Primera semana de dieta, consejos para superarla con éxito

Menu para la primera semana de dieta

Siempre que empieza el buen tiempo lo primero que nos viene a la mente es en hacer dieta para perder esos kilitos que hemos ido cogiendo durante el invierno. Pero corregir malos hábitos o cambiar de alimentación es una tarea difícil para el cuerpo y sobre todo para la fuerza de voluntad. Y lo que empieza siendo un deseo para verse mejor en la gran mayoría de ocasiones se convierte en un mal rato donde solo existe la opción de ser tenaz y seguir con la primera semana de dieta o saltársela por completo. ¿Qué os parecen una serie de curiosidades y consejos para superar la primera semana de dieta?

Primera semana de dieta sin sustos

En los tres primeros días tras empezar una dieta estricta suelen aparecer dos síntomas que, por lo general, todo el mundo sufre al principio. Estos son un dolor de cabeza fuerte y frío intenso. Si aparece uno de ellos o ambos, es totalmente normal y no hay porqué asustarse. Esto ocurre porque el cuerpo está acostumbrado a ingerir grandes cantidades de alimentos o porque precisamente esta comida no sea del todo sana. Los azúcares y grasas son altamente adictivos para el cuerpo, hasta el punto que notar su ausencia provoca que el organismo reaccione pidiendo esa comidas que, como es evidente, al iniciar una dieta retiramos por completo de nuestro plato. Por desgracia, no hay forma de evitar estas molestias físicas pero, si se sufren, al pasar los días se van reduciendo hasta desaparecer por completo, con tan solo cuestión de tiempo.

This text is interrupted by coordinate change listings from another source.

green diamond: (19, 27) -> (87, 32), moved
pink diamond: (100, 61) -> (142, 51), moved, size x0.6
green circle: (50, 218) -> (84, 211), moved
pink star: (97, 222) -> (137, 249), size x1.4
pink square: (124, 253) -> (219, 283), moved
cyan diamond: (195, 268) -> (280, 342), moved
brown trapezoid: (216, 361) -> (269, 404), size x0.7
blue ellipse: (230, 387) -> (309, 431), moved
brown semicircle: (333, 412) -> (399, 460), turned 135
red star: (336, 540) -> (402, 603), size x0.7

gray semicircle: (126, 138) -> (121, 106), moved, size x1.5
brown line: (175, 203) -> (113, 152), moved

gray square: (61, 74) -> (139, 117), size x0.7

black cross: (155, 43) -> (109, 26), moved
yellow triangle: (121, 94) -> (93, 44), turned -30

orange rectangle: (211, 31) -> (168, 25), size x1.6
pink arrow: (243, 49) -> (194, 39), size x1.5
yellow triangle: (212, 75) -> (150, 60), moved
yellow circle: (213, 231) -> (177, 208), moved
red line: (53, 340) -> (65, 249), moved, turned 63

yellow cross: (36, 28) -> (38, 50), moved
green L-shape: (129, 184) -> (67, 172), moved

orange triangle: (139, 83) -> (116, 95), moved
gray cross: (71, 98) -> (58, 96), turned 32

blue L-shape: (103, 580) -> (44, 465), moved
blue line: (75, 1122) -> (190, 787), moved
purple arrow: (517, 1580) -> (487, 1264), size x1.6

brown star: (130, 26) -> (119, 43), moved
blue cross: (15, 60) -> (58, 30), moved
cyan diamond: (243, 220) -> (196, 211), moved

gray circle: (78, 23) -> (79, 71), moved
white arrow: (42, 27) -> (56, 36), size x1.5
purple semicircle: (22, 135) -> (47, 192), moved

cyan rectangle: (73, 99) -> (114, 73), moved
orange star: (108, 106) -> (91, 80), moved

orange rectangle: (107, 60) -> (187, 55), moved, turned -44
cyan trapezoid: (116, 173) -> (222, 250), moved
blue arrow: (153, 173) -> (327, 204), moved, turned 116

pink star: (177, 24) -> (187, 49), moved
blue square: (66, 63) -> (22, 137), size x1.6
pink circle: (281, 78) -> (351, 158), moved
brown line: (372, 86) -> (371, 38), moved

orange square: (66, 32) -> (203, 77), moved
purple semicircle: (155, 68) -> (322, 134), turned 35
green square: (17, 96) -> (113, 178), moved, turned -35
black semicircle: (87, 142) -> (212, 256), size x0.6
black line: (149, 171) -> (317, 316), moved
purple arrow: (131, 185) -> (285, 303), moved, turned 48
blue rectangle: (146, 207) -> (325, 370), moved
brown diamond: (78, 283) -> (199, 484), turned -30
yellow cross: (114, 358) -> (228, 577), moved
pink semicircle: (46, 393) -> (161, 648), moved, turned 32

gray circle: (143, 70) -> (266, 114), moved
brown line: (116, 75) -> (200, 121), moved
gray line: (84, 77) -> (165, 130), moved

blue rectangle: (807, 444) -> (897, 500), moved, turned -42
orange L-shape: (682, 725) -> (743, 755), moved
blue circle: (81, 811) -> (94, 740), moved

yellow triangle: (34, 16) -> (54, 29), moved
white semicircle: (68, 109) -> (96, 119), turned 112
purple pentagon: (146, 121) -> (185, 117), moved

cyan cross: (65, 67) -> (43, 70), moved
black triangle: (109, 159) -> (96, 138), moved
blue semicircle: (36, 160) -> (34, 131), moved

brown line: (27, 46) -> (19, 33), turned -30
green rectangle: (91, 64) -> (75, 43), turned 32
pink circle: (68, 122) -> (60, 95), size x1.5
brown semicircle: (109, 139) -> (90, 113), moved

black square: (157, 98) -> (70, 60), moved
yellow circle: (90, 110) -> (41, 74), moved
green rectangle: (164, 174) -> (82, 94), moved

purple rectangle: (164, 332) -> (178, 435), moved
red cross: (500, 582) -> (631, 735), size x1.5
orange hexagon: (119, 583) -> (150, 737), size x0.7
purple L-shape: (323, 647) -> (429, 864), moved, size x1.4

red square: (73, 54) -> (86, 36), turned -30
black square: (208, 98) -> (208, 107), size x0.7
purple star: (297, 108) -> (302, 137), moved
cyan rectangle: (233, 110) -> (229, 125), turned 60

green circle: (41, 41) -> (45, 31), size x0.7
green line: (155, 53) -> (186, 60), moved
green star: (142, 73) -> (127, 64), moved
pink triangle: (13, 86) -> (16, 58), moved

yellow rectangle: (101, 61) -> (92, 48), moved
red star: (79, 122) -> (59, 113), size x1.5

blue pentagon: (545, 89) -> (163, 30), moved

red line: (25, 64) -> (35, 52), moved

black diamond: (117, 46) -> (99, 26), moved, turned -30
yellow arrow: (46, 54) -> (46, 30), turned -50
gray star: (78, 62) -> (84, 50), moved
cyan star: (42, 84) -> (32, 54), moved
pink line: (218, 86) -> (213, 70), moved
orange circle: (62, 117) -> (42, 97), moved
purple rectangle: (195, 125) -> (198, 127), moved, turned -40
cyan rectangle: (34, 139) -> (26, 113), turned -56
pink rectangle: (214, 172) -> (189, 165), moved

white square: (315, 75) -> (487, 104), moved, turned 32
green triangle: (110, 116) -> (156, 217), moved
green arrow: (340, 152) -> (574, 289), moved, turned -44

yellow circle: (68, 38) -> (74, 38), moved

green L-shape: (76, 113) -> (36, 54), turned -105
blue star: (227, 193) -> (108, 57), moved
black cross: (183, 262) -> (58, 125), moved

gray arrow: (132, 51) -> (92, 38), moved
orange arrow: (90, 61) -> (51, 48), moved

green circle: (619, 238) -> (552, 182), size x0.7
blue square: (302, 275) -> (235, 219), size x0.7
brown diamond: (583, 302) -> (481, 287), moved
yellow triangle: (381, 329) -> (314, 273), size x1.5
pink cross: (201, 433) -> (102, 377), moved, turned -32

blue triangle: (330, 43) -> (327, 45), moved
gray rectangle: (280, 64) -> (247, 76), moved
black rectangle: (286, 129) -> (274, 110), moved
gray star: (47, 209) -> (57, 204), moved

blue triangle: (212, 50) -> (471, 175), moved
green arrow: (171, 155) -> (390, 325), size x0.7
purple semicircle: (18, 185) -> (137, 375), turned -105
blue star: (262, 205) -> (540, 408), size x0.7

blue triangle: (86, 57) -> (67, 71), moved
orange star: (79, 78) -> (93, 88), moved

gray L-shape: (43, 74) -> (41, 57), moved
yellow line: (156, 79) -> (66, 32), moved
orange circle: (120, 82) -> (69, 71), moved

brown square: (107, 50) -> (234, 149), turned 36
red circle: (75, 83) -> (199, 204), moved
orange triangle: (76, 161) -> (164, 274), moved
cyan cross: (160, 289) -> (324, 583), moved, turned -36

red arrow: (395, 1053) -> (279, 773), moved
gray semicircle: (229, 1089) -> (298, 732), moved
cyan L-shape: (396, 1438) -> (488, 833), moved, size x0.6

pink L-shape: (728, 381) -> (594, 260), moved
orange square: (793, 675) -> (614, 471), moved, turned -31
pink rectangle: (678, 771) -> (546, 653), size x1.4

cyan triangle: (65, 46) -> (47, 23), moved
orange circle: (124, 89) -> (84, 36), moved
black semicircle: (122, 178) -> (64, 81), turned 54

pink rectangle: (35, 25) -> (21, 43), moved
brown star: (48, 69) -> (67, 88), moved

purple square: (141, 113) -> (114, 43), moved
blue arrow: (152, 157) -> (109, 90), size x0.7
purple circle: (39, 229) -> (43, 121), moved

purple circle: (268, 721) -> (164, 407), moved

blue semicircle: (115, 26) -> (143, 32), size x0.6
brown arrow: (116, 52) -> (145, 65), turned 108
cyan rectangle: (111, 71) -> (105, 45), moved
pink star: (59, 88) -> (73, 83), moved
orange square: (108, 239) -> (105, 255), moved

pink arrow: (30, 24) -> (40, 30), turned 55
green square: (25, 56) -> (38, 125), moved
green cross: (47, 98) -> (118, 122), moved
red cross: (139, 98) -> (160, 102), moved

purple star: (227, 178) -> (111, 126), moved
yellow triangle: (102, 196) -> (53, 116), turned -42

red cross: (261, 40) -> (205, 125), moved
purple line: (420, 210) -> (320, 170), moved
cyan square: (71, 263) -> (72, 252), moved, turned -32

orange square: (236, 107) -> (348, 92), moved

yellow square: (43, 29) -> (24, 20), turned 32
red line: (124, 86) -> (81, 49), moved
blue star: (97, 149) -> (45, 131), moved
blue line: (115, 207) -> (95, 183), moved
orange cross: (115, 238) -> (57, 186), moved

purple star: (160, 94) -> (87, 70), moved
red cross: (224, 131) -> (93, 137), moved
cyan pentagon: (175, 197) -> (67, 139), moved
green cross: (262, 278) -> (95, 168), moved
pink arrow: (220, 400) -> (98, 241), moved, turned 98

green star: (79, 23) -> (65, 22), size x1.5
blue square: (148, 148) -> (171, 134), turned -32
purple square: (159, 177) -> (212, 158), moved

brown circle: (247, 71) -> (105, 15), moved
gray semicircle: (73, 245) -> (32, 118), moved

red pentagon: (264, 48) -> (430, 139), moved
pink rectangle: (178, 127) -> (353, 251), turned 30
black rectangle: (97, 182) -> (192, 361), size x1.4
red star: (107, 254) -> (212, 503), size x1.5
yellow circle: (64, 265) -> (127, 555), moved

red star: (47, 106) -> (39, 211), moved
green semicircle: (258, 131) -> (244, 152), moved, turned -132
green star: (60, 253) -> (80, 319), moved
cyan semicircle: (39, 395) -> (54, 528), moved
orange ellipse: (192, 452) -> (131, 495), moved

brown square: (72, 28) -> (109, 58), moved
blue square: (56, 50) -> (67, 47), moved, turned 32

El agua es una buena aliada

Por desgracia, cuando empezamos una dieta y vemos los alimentos prohibidos, el cuerpo nos los pide. Aunque ni recordáramos ese plato o incluso no fuera una de tus comidas favoritas, tendremos ganas de comerla. Esto puede generar ansiedad al pensar en toda la comida que no se puede saborear, provocando que como resultado tengamos estas dos opciones: tiramos la toalla y nos saltamos la dieta por completo o comemos sano pero el doble de lo normal. Es en estos momentos cuando podemos utilizar el agua para bajar la ansiedad, engañar al estómago y encima hidratarnos correctamente. Cada vez que, sin razón, entra hambre por pura gula, en vez de ir a mirar qué hay en la nevera o buscar un tentempié, lo mejor es ir a por un vaso de agua y beberlo a sorbos lentos. Esto hará que el estómago se sienta saciado y podremos aguantar mejor hasta la hora de una de las comidas importantes o al momento de tomar un tentempié sin necesidad alguna de ir picoteando de forma incontrolable.

No te saltes comidas

Es inevitable asociar adelgazar con comer menos y esto a su vez se asocia a evitar comidas. Esto se resume a que muchas veces evitamos comidas importantes como el desayuno o la cena por esa mala creencia de que solo se puede adelgazar de forma correcta y constante si dejamos de cumplir todas las comidas. Lamentablemente esta práctica es muy mala. Una de las razones es por la facilidad de sufrir el temido efecto rebote. Pero la auténtica causa negativa para nuestro organismo es que lo bloquea, haciendo que el cuerpo no queme las grasas que retiene.

Dieta para la primera semana

Los nutricionistas recomiendan que siempre tengamos algún alimento en el estómago. De hecho, lo ideal para una alimentación sana es ingerir algún alimento cada 3 horas. ¿Por qué? Muy sencillo, cuando el cuerpo no recibe alimento lo interpreta como una señal de que tiene que sobrevivir con las reservas de las que dispone. Eso hace que el metabolismo vaya más y más lento para asegurarse siempre de tener una reserva de grasa con el objetivo de poder transformarla en energía. Así que olvidaros de saltarse comidas o lo único que lograréis es adelgazar de forma más lenta y menos saludable.

Haz un menú de la semana

La gran mayoría de las veces en los inicios de una dieta fracasamos porque siempre vivimos esos momentos donde abrimos la nevera y nos detenemos a pensar “¿Qué cómo hoy?”. Y lo que empieza siendo una inocente pregunta puede terminar en cocinar un alimento que parece saludable pero tiene altas dosis de aceite o alimentos que hay que tomar con moderación, como por ejemplo carnes rojas. Una forma de evitar caer en la tentación los primeros días es detenerse el día antes de empezar la dieta y pensar qué alimentos ingerir en cada comida de la semana. Es posible ayudarse de dietas ya estructuradas y modificarlas al gusto o buscar recetas sanas y bajas en grasas Internet. Esta última opción es muy recomendable porque en muchas ocasiones permite descubrir una nueva forma de preparar y combinar alimentos para crear una sana y deliciosa comida que nos hará olvidar por completo que estamos en la primera semana de dieta.